The producers of Mzansi’s blueberries, raspberries and blackberries are currently running a promotional campaign on blueberries, targeting key industry players in Germany. The aim is to develop relationships with key players in the country and ultimately to increase exports.
According to FreshPlaza.com, the goal of the campaign is to communicate the uniqueness of South African blueberries and blueberry industry, which includes high quality, excellent flavour profiles, well-established infrastructure, logistics and proximity to market.
Berries ZA operations manager, Elzette Schutte, told the news platform that South Africa has excellent berry varieties with a superior taste, and that the country’s beautiful fruit should be seen as among the best in the world.
Europe is reported to be the largest market for South African blueberries. 15 636 tonnes were exported in 2020, following on 12 221 in 2019 and followed by around 7 000 tonnes last season.

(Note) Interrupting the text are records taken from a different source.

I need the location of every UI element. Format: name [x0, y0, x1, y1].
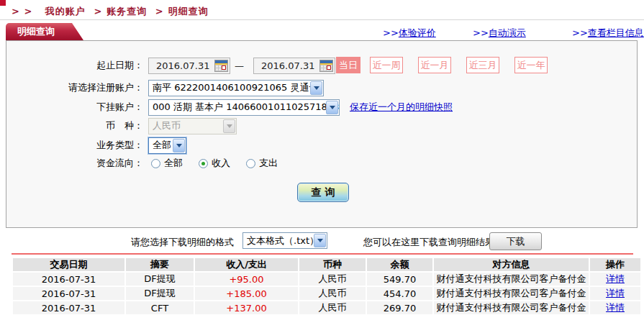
breadcrumb-item-detail-query[interactable]: 明细查询: [168, 6, 209, 17]
register-account-select[interactable]: 南平 6222001406100921065 灵通卡: [148, 80, 324, 96]
header-divider: [0, 19, 644, 20]
quick-range-month-button[interactable]: 近一月: [418, 57, 451, 73]
col-currency: 币种: [299, 258, 366, 271]
table-row: 2016-07-31 DF提现 +185.00 人民币 454.70 财付通支付…: [13, 287, 640, 300]
save-snapshot-link[interactable]: 保存近一个月的明细快照: [350, 101, 453, 114]
cell-summary: DF提现: [126, 287, 194, 300]
business-type-row: 业务类型： 全部: [6, 137, 637, 154]
fund-flow-row: 资金流向： 全部 收入 支出: [6, 155, 637, 172]
cell-counterparty: 财付通支付科技有限公司客户备付金: [434, 301, 589, 314]
detail-link[interactable]: 详情: [606, 273, 625, 284]
cell-counterparty: 财付通支付科技有限公司客户备付金: [434, 287, 589, 300]
fund-flow-label: 资金流向：: [6, 157, 143, 170]
date-range-label: 起止日期：: [6, 59, 143, 72]
quick-range-week-button[interactable]: 近一周: [370, 57, 403, 73]
business-type-label: 业务类型：: [6, 139, 143, 152]
fund-flow-radio-group: 全部 收入 支出: [151, 157, 294, 170]
page-corner-marker: [0, 0, 6, 6]
breadcrumb-separator: >: [155, 6, 164, 17]
chevron-down-icon[interactable]: [326, 101, 338, 114]
cell-balance: 549.70: [367, 273, 432, 286]
fund-flow-option-income[interactable]: 收入: [199, 157, 230, 170]
date-range-dash: —: [235, 60, 244, 71]
chevron-down-icon[interactable]: [173, 139, 185, 152]
download-format-select[interactable]: 文本格式（.txt）: [242, 232, 327, 249]
fund-flow-option-all[interactable]: 全部: [151, 157, 183, 170]
col-counterparty: 对方信息: [434, 258, 589, 271]
col-date: 交易日期: [13, 258, 124, 271]
transaction-table: 交易日期 摘要 收入/支出 币种 余额 对方信息 操作 2016-07-31 D…: [12, 257, 642, 315]
chevron-down-icon[interactable]: [310, 81, 322, 95]
query-form-panel: 起止日期： 2016.07.31 — 2016.07.31 当日 近一周 近一月…: [6, 40, 638, 228]
table-header-row: 交易日期 摘要 收入/支出 币种 余额 对方信息 操作: [13, 258, 640, 271]
breadcrumb-item-my-account[interactable]: 我的账户: [45, 6, 86, 17]
chevron-down-icon: [223, 119, 235, 133]
link-auto-demo[interactable]: >>自动演示: [473, 27, 526, 40]
cell-amount: +137.00: [195, 301, 298, 314]
cell-currency: 人民币: [299, 273, 366, 286]
link-view-column-info[interactable]: >>查看栏目信息: [572, 27, 644, 40]
link-experience-rating[interactable]: >>体验评价: [383, 27, 436, 40]
radio-icon[interactable]: [246, 159, 255, 168]
currency-row: 币 种： 人民币: [6, 117, 637, 134]
table-top-divider: [12, 253, 633, 255]
breadcrumb: > > 我的账户 >账务查询 >明细查询: [12, 5, 209, 18]
cell-balance: 269.70: [367, 301, 432, 314]
cell-date: 2016-07-31: [13, 301, 124, 314]
sub-account-row: 下挂账户： 000 活期 基本户 1406600101102571848 保存近…: [6, 99, 637, 116]
quick-range-year-button[interactable]: 近一年: [514, 57, 548, 73]
breadcrumb-separator: >: [94, 6, 102, 17]
end-date-input[interactable]: 2016.07.31: [253, 58, 335, 74]
breadcrumb-item-account-query[interactable]: 账务查询: [106, 6, 147, 17]
cell-amount: +185.00: [195, 287, 298, 300]
download-button[interactable]: 下载: [489, 232, 542, 250]
download-row: 请您选择下载明细的格式 文本格式（.txt） 您可以在这里下载查询明细结果 下载: [0, 232, 644, 251]
date-range-row: 起止日期： 2016.07.31 — 2016.07.31 当日 近一周 近一月…: [6, 57, 637, 74]
cell-amount: +95.00: [195, 273, 298, 286]
currency-label: 币 种：: [6, 119, 143, 132]
quick-range-3months-button[interactable]: 近三月: [466, 57, 499, 73]
calendar-icon[interactable]: [214, 60, 228, 72]
cell-summary: CFT: [126, 301, 194, 314]
business-type-select[interactable]: 全部: [148, 137, 186, 154]
cell-currency: 人民币: [299, 287, 366, 300]
cell-summary: DF提现: [126, 273, 194, 286]
query-button[interactable]: 查 询: [297, 183, 349, 202]
col-amount: 收入/支出: [195, 258, 298, 271]
download-hint: 您可以在这里下载查询明细结果: [363, 236, 494, 249]
download-format-label: 请您选择下载明细的格式: [131, 236, 234, 249]
calendar-icon[interactable]: [319, 60, 333, 72]
register-account-row: 请选择注册账户： 南平 6222001406100921065 灵通卡: [6, 79, 637, 96]
quick-range-today-button[interactable]: 当日: [336, 57, 360, 73]
cell-date: 2016-07-31: [13, 287, 124, 300]
cell-counterparty: 财付通支付科技有限公司客户备付金: [434, 273, 589, 286]
radio-icon[interactable]: [151, 159, 160, 168]
detail-link[interactable]: 详情: [606, 288, 625, 298]
sub-account-select[interactable]: 000 活期 基本户 1406600101102571848: [148, 99, 340, 116]
breadcrumb-arrows-icon: > >: [12, 6, 32, 17]
col-summary: 摘要: [126, 258, 194, 271]
fund-flow-option-expense[interactable]: 支出: [246, 157, 278, 170]
col-action: 操作: [590, 258, 640, 271]
cell-currency: 人民币: [299, 301, 366, 314]
detail-link[interactable]: 详情: [606, 302, 625, 313]
table-row: 2016-07-31 CFT +137.00 人民币 269.70 财付通支付科…: [13, 301, 640, 314]
cell-balance: 454.70: [367, 287, 432, 300]
register-account-label: 请选择注册账户：: [6, 81, 143, 94]
quick-range-buttons: 当日 近一周 近一月 近三月 近一年: [336, 57, 563, 73]
start-date-input[interactable]: 2016.07.31: [148, 58, 230, 74]
cell-date: 2016-07-31: [13, 273, 124, 286]
tab-detail-query[interactable]: 明细查询: [6, 23, 83, 40]
currency-select: 人民币: [148, 118, 237, 134]
radio-checked-icon[interactable]: [199, 159, 208, 168]
table-row: 2016-07-31 DF提现 +95.00 人民币 549.70 财付通支付科…: [13, 273, 640, 286]
col-balance: 余额: [367, 258, 432, 271]
chevron-down-icon[interactable]: [314, 234, 326, 247]
sub-account-label: 下挂账户：: [6, 101, 143, 114]
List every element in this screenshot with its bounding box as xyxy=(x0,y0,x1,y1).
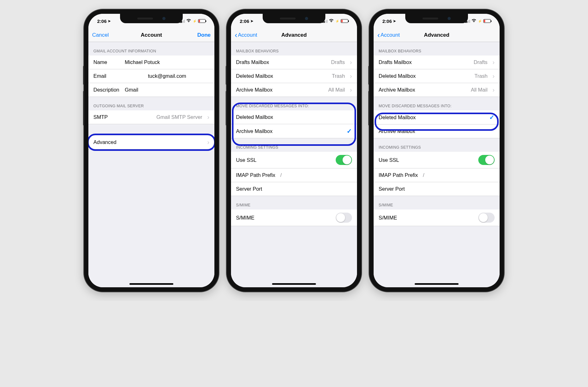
value-description: Gmail xyxy=(125,87,209,93)
chevron-left-icon: ‹ xyxy=(235,31,237,40)
chevron-right-icon: › xyxy=(207,139,209,146)
row-smtp[interactable]: SMTP Gmail SMTP Server › xyxy=(88,110,214,124)
section-header-move-discarded: Move Discarded Messages Into: xyxy=(231,97,357,110)
row-drafts-mailbox[interactable]: Drafts Mailbox Drafts › xyxy=(231,56,357,69)
nav-title: Advanced xyxy=(260,32,328,38)
toggle-smime[interactable] xyxy=(478,213,495,223)
chevron-right-icon: › xyxy=(350,59,352,66)
row-name[interactable]: Name Michael Potuck xyxy=(88,56,214,69)
value-email: tuck@gmail.com xyxy=(125,73,209,79)
battery-icon xyxy=(341,19,348,23)
chevron-right-icon: › xyxy=(492,86,495,93)
nav-bar: ‹ Account Advanced xyxy=(231,28,357,42)
value-smtp: Gmail SMTP Server xyxy=(156,114,202,120)
nav-bar: ‹ Account Advanced xyxy=(374,28,500,42)
row-discard-archive[interactable]: Archive Mailbox xyxy=(374,125,500,138)
toggle-ssl[interactable] xyxy=(478,155,495,165)
battery-icon xyxy=(198,19,206,23)
nav-title: Advanced xyxy=(402,32,471,38)
checkmark-icon: ✓ xyxy=(347,127,352,135)
wifi-icon xyxy=(471,19,476,24)
wifi-icon xyxy=(329,19,334,24)
nav-bar: Cancel Account Done xyxy=(88,28,214,42)
row-deleted-mailbox[interactable]: Deleted Mailbox Trash › xyxy=(231,69,357,83)
cancel-button[interactable]: Cancel xyxy=(92,32,117,38)
home-indicator[interactable] xyxy=(415,283,459,285)
back-button[interactable]: ‹ Account xyxy=(235,31,260,40)
row-discard-archive[interactable]: Archive Mailbox ✓ xyxy=(231,124,357,138)
section-header-mailbox-behaviors: Mailbox Behaviors xyxy=(231,42,357,56)
chevron-right-icon: › xyxy=(492,72,495,80)
location-icon: ➤ xyxy=(108,19,111,23)
phone-frame: 2:06 ➤ ⚡ ‹ Account Advanced Mailbox Beha… xyxy=(227,9,361,292)
screen: 2:06 ➤ ⚡ ‹ Account Advanced Mailbox Beha… xyxy=(374,14,500,287)
label-name: Name xyxy=(93,59,122,65)
charging-icon: ⚡ xyxy=(478,19,482,23)
row-use-ssl[interactable]: Use SSL xyxy=(231,152,357,168)
chevron-right-icon: › xyxy=(350,72,352,80)
home-indicator[interactable] xyxy=(129,283,173,285)
label-smtp: SMTP xyxy=(93,114,153,120)
back-button[interactable]: ‹ Account xyxy=(377,31,402,40)
chevron-right-icon: › xyxy=(350,86,352,93)
content-area[interactable]: Mailbox Behaviors Drafts Mailbox Drafts … xyxy=(231,42,357,287)
content-area[interactable]: Mailbox Behaviors Drafts Mailbox Drafts … xyxy=(374,42,500,287)
label-advanced: Advanced xyxy=(93,139,202,145)
row-server-port[interactable]: Server Port xyxy=(374,182,500,196)
section-header-incoming: Incoming Settings xyxy=(231,138,357,152)
toggle-smime[interactable] xyxy=(336,213,352,223)
row-discard-deleted[interactable]: Deleted Mailbox ✓ xyxy=(374,110,500,125)
label-email: Email xyxy=(93,73,122,79)
value-name: Michael Potuck xyxy=(125,59,209,65)
checkmark-icon: ✓ xyxy=(489,114,495,121)
phone-frame: 2:06 ➤ ⚡ Cancel Account Done Gmail Accou… xyxy=(84,9,219,292)
row-archive-mailbox[interactable]: Archive Mailbox All Mail › xyxy=(374,83,500,97)
home-indicator[interactable] xyxy=(272,283,316,285)
chevron-left-icon: ‹ xyxy=(377,31,380,40)
section-header-smime: S/MIME xyxy=(231,196,357,209)
chevron-right-icon: › xyxy=(207,114,209,121)
charging-icon: ⚡ xyxy=(335,19,339,23)
label-description: Description xyxy=(93,87,122,93)
status-time: 2:06 xyxy=(240,19,249,24)
row-email[interactable]: Email tuck@gmail.com xyxy=(88,69,214,83)
notch xyxy=(405,14,468,23)
row-use-ssl[interactable]: Use SSL xyxy=(374,152,500,168)
status-time: 2:06 xyxy=(382,19,392,24)
battery-icon xyxy=(483,19,491,23)
section-header-outgoing: Outgoing Mail Server xyxy=(88,97,214,110)
notch xyxy=(263,14,325,23)
row-drafts-mailbox[interactable]: Drafts Mailbox Drafts › xyxy=(374,56,500,69)
row-smime[interactable]: S/MIME xyxy=(374,209,500,226)
row-discard-deleted[interactable]: Deleted Mailbox xyxy=(231,110,357,124)
chevron-right-icon: › xyxy=(492,59,495,66)
row-advanced[interactable]: Advanced › xyxy=(88,135,214,149)
nav-title: Account xyxy=(117,32,186,38)
phone-frame: 2:06 ➤ ⚡ ‹ Account Advanced Mailbox Beha… xyxy=(369,9,504,292)
row-imap-prefix[interactable]: IMAP Path Prefix / xyxy=(374,168,500,182)
location-icon: ➤ xyxy=(393,19,396,23)
row-imap-prefix[interactable]: IMAP Path Prefix / xyxy=(231,168,357,182)
notch xyxy=(120,14,183,23)
screen: 2:06 ➤ ⚡ ‹ Account Advanced Mailbox Beha… xyxy=(231,14,357,287)
screen: 2:06 ➤ ⚡ Cancel Account Done Gmail Accou… xyxy=(88,14,214,287)
location-icon: ➤ xyxy=(250,19,253,23)
wifi-icon xyxy=(186,19,191,24)
section-header-mailbox-behaviors: Mailbox Behaviors xyxy=(374,42,500,56)
section-header-smime: S/MIME xyxy=(374,196,500,209)
section-header-incoming: Incoming Settings xyxy=(374,138,500,152)
section-header-account-info: Gmail Account Information xyxy=(88,42,214,56)
charging-icon: ⚡ xyxy=(193,19,197,23)
section-header-move-discarded: Move Discarded Messages Into: xyxy=(374,97,500,110)
done-button[interactable]: Done xyxy=(186,32,211,38)
row-smime[interactable]: S/MIME xyxy=(231,209,357,226)
row-deleted-mailbox[interactable]: Deleted Mailbox Trash › xyxy=(374,69,500,83)
row-server-port[interactable]: Server Port xyxy=(231,182,357,196)
row-archive-mailbox[interactable]: Archive Mailbox All Mail › xyxy=(231,83,357,97)
toggle-ssl[interactable] xyxy=(336,155,352,165)
row-description[interactable]: Description Gmail xyxy=(88,83,214,97)
status-time: 2:06 xyxy=(97,19,107,24)
content-area[interactable]: Gmail Account Information Name Michael P… xyxy=(88,42,214,287)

Approximately 15% of the total exports were destined for Germany in 2020 and around 129 tonnes have been exported to Germany so far this year, with an expected total of 3 000 tonnes by the end of the season.
As Germany is still a tiny market for South African blueberries, Berries ZA hopes to develop relationships with key industry players there and ultimately to increase their market share, which is currently around 3%.
The promotional campaign will run from now until this year’s Fruit Logistica trade fair in April.
Trends to watch in Africa this year
There is an urgent need for Africa to maximise its agricultural productivity to ensure food security and economic growth. To achieve this, experts reckon technology will be Africa’s best bet, along with a few other trends agriculturalist must watch in 2022.
According to Ventures Africa, regenerative agriculture is one of the big ones on which to keep a close eye.
To ensure that the world’s projected nine billion people do not go hungry by 2050, regenerative agriculture has become a globally adopted sustainable farming model. This agricultural practice aims to reverse climate change by restoring depleted soils.
“Land degradation in Africa negatively impacts nearly half of all productive land, affecting well over 650 million people in Africa. Although the agricultural sector contributes about 25% of all human-created greenhouse gas emissions, it also has a crucial role in ending the climate change crisis,” the publication writes.
A report shows that by 2030, regenerative practices in Africa could be adding more than $15 billion in gross value added per year and can increase up to $70 billion by 2040 (one-fifth of the current agricultural GDP of sub-Saharan Africa).
Interest in aerial imagery, which involves using airborne technological devices to capture a geographical area, will seemingly also be a buzzword this year.
“Although users of this type of technology are few and far between, owing largely to the exorbitant cost of drones and the regulatory restrictions that surround their use, more farmers are likely to shift their attention to it due to its enticing benefits,” Ventures Africa states.
Already on the continent, agritech companies like Aerobotics in South Africa and AcquahMeyer Drones in Ghana solve agricultural problems with aerial imagery.
Meanwhile, indoor vertical farming is also expected to see more entrants this year. The expectation is that more digital information sharing platforms will be launched and there’s likely to be an increased use of agricultural robotics among agriculturalists.